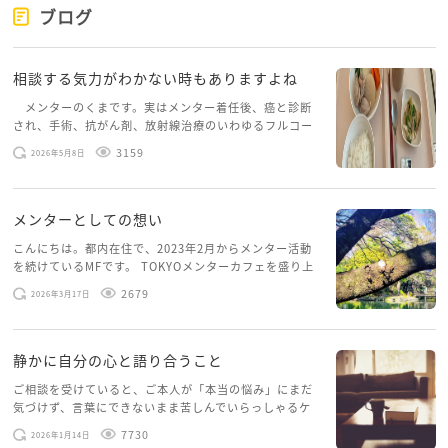
ブログ
相談する気力がわかない時もありますよね
メンターのくまです。実はメンター着任後、癌と診断
され、手術、抗がん剤、放射線治療のいわゆるフルコー
スを体験していて、しばらくメンターカフェに来られて
3159
2026年5月8日
いませんでした。体力だけでなく、気力も落ちパソコン
を開くこともできない […]
メンターとしての想い
こんにちは。都内在住で、2023年2月からメンター活動
を続けているMFです。 TOKYOメンターカフェを盛り上
げたいという想いから、勇気を出して初めてブログを投
2679
2026年3月17日
稿してみようと思います。少し自分のことを書いてみま
す。 心に […]
静かに自分の心と語り合うこと
ご相談を受けていると、ご本人が「本当の悩み」にまだ
気づけず、言葉にできないまま苦しんでいらっしゃるケ
ースがありますお悩みというのは、心の深いところ（深
7730
2026年1月14日
層心理）に触れることで、まったく違う角度から解決の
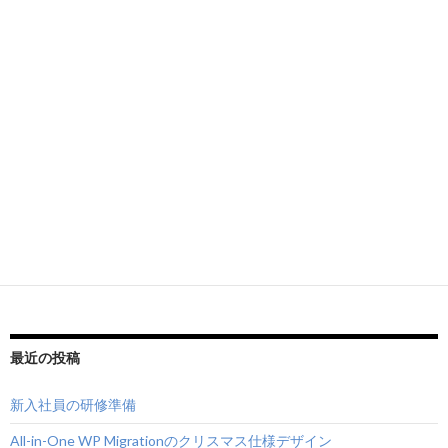
最近の投稿
新入社員の研修準備
All-in-One WP Migrationのクリスマス仕様デザイン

Task item - Reproduce the lines of the listing exactly, starting at the one that contains "され、手術、抗がん剤、放射線治療のいわゆるフルコー" and continuing through the final line, but leave out the pictures.

Solution -
され、手術、抗がん剤、放射線治療のいわゆるフルコー
スを体験していて、しばらくメンターカフェに来られて
3159
2026年5月8日
いませんでした。体力だけでなく、気力も落ちパソコン
を開くこともできない […]
メンターとしての想い
こんにちは。都内在住で、2023年2月からメンター活動
を続けているMFです。 TOKYOメンターカフェを盛り上
げたいという想いから、勇気を出して初めてブログを投
2679
2026年3月17日
稿してみようと思います。少し自分のことを書いてみま
す。 心に […]
静かに自分の心と語り合うこと
ご相談を受けていると、ご本人が「本当の悩み」にまだ
気づけず、言葉にできないまま苦しんでいらっしゃるケ
ースがありますお悩みというのは、心の深いところ（深
7730
2026年1月14日
層心理）に触れることで、まったく違う角度から解決の
最近の投稿
新入社員の研修準備
All-in-One WP Migrationのクリスマス仕様デザイン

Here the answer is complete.